Posts Tagged ‘grammar’

Day 18 – A Grammar with duplicate checking

December 18, 2013

Today’s example constructs a grammar for tracking playing cards in a single deal. We’ll say it’s poker with one or more players and that each player is being dealt a hand that contains exactly five cards.

There is, however, the need to detect duplicate cards. We’ll need some way of tracking cards both within each card-hand and between hands.

A simple Card Game Grammar

To start with, here’s the basic grammar (no duplicate checks yet):

grammar CardGame {

    rule TOP { ^ <deal> $ }

    rule deal {
        <hand>+ % ';'
    }

    rule hand { [ <card> ]**5 }
    token card {<face><suit>}

    proto token suit {*}
    token suit:sym<♥>  {<sym>}
    token suit:sym<♦>  {<sym>}
    token suit:sym<♣>  {<sym>}
    token suit:sym<♠>  {<sym>}

    token face {:i <[2..9]> | 10 | j | q | k | a }
}

say CardGame.parse("2♥ 5♥ 7♦ 8♣ 9♠");
say CardGame.parse("2♥ a♥ 7♦ 8♣ j♥");

The  top-level rule consists of a deal. The deal consists of one or more hands separated by ';'. Each hand consists of 5 playing cards.

Each card is represented by a face, one of: a (ace), j (jack), q (queen) or k (king), or 2 – 10. This is followed by a suite: ♥ (hearts) ♦ (diamonds) ♣ (clubs) or ♠ (spades).

[We could have used the playing cards characters, newly introduced in Unicode 6.0, but these aren't widely supported yet].

As expected, the first cut of the grammar cheerily parses any hand:

say CardGame.parse("a♥ a♥ 7♦ 8♣ j♥");
# one hand, duplicate a♥
say CardGame.parse("a♥ 7♥ 7♦ 8♣ j♥; 10♥ j♥ q♥ k♥ a♥");
# two hands, duplicate j♥

Detecting Duplicates

We start by adding a Perl 6 variable declaration to the grammar. This will be used to track cards:

rule deal {
    :my %*PLAYED = ();
    <hand>+ % ';'
}

This declares %*PLAYED [1]. The '%*' twigil  indicates that it’s a hash '%' and that’s dynamically scoped '*'.

Dynamic scoping is not only for subroutine and method calls [1]. It also works seamlessly with grammar rules, tokens and actions.

Being dynamically scoped, %*PLAYED is available to callees of the deal rule; the hand token, and its callee, the card token.

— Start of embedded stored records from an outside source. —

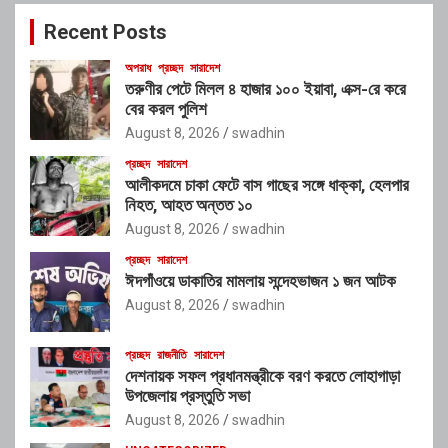
c
Recent Posts
h
অপরাধ
প্রচ্ছদ
সারাদেশ
তরুণীর পেটে মিলল ৪ হাজার ১০০ ইয়াবা, এক্স-রে করে
বের করল পুলিশ
August 8, 2026
swadhin
প্রচ্ছদ
সারাদেশ
আলীকদমে চাকা ফেটে বাস গাছের সঙ্গে ধাক্কা, হেলপার
নিহত, আহত অন্তত ১০
August 8, 2026
swadhin
প্রচ্ছদ
সারাদেশ
ঈদগাঁওয়ে ডাকাতির মামলায় সন্দেহভাজন ১ জন আটক
August 8, 2026
swadhin
প্রচ্ছদ
রাজনীতি
সারাদেশ
দেশনায়ক সফল প্রধানমন্ত্রীকে বরণ করতে লোহাগাড়া
উপজেলায় প্রস্তুতি সভা
August 8, 2026
swadhin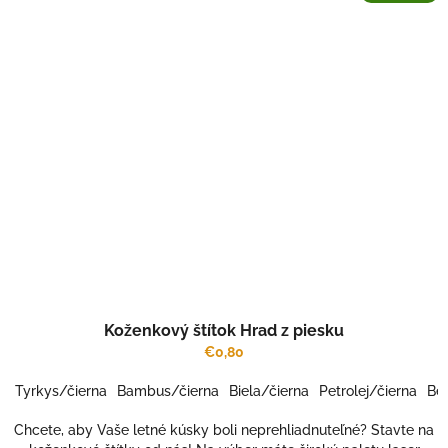
Koženkový štítok Hrad z piesku
€0,80
Tyrkys/čierna
Bambus/čierna
Biela/čierna
Petrolej/čierna
Bé
Chcete, aby Vaše letné kúsky boli neprehliadnuteľné? Stavte na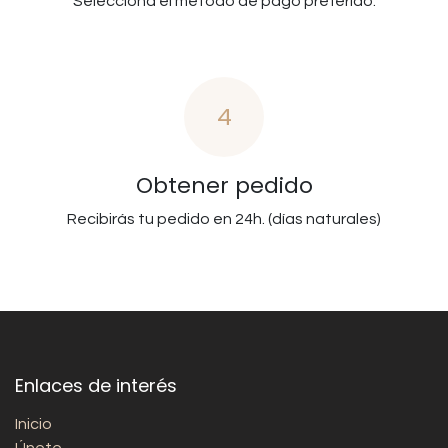
Selecciona el metodo de pago preferido.
4
Obtener pedido
Recibirás tu pedido en 24h. (días naturales)
Enlaces de interés
Inicio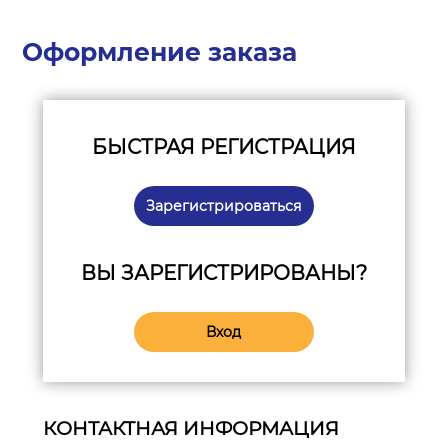
Оформление заказа
БЫСТРАЯ РЕГИСТРАЦИЯ
Зарегистрироваться
ВЫ ЗАРЕГИСТРИРОВАНЫ?
Вход
КОНТАКТНАЯ ИНФОРМАЦИЯ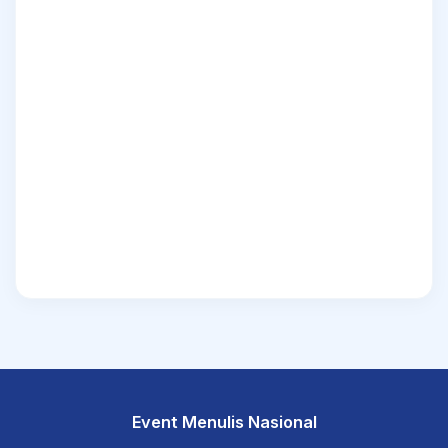
Event Menulis Nasional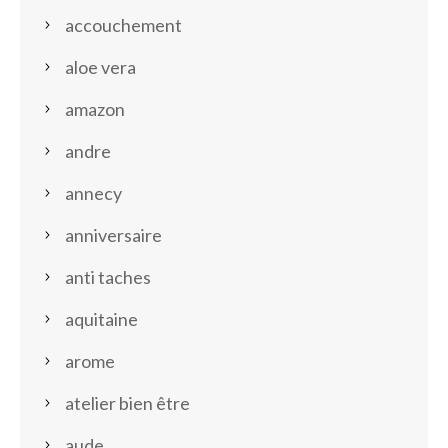
accouchement
aloe vera
amazon
andre
annecy
anniversaire
anti taches
aquitaine
arome
atelier bien être
aude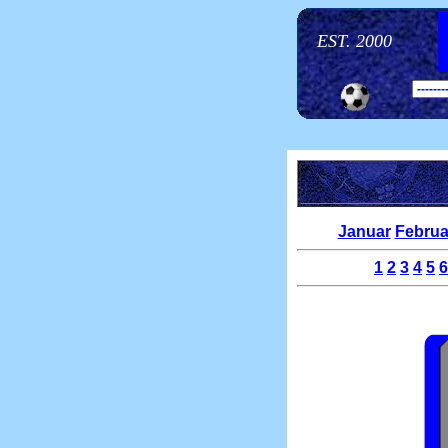
EST. 2000
Januar
Februa
1
2
3
4
5
6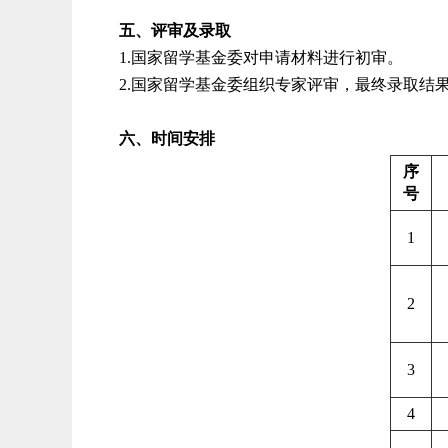
五、评审及录取
1.国家留学基金委对申请材料进行初审。
2.国家留学基金委组织专家评审，最终录取结
六、时间安排
序
号
1
2
3
4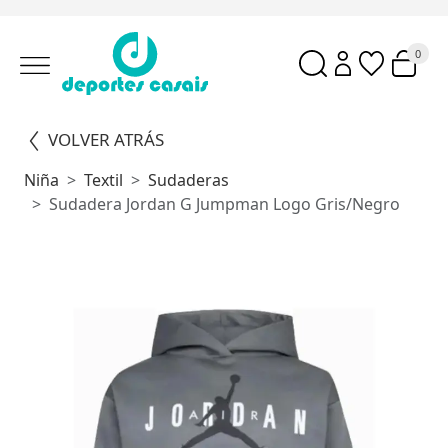
0
VOLVER ATRÁS
Niña
Textil
Sudaderas
Sudadera Jordan G Jumpman Logo Gris/Negro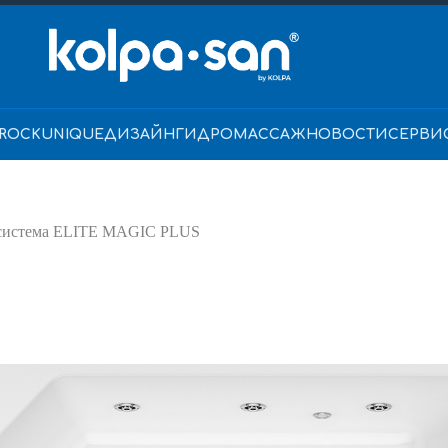
ROCK
UNIQUE
ДИЗАЙН
ГИДРОМАССАЖ
НОВОСТИ
СЕРВИ
 система ELITE MAGIC PLUS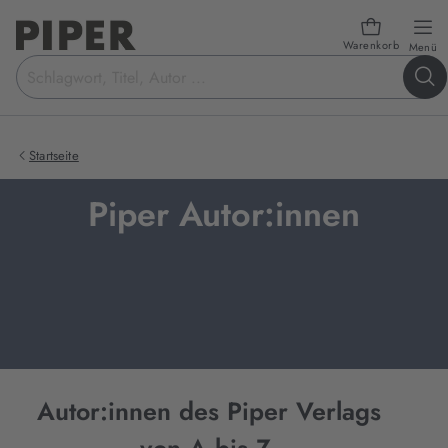
Warenkorb
öf
Menü
Suchbegriff
eingeben
Startseite
Piper Autor:innen
Autor:innen des Piper Verlags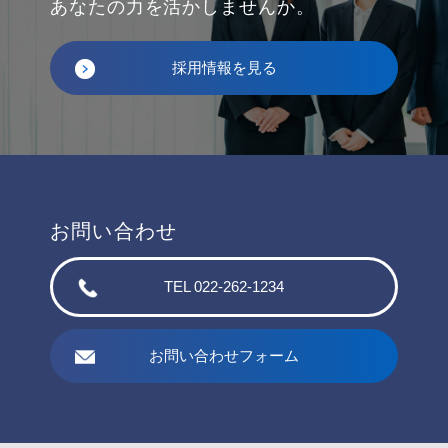
あなたの力を活かしませんか。
採用情報を見る
お問い合わせ
TEL 022-262-1234
お問い合わせフォーム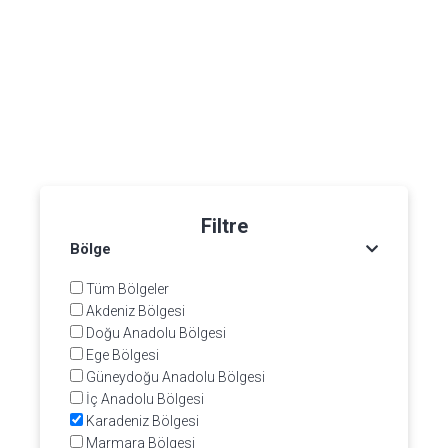
Filtre
Bölge
Tüm Bölgeler
Akdeniz Bölgesi
Doğu Anadolu Bölgesi
Ege Bölgesi
Güneydoğu Anadolu Bölgesi
İç Anadolu Bölgesi
Karadeniz Bölgesi
Marmara Bölgesi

It’s also available to any actions, that then get called. So we can track and report on duplicates by creating an action class with a method for the card token:

class CardGame::Actions {
    method card($/) {
       my $card = $/.lc;
       say "Hey, there's an extra $card"
           if %*PLAYED{$card}++;
   }
}

my $a = CardGame::Actions.new;
say CardGame.parse("a♥ a♥ 7♦ 8♣ j♥", :actions($a));
# "Hey there's an extra a♥"
say CardGame.parse("a♥ 7♥ 7♦ 8♣ j♥; 10♥ j♥ q♥ k♥ a♦",
                   :actions($a));
# "Hey there's an extra j♥"

And that might be all that’s needed  for tracking and reporting on duplicates. There’s a pretty good separation between the declarative grammar and procedural actions, with just one dynamically scoped hash variable.

Disallowing Duplicates

But I had a situation where I wanted duplicate checking to be a parsing constraint. Parsing needed to fail when duplicates were encountered.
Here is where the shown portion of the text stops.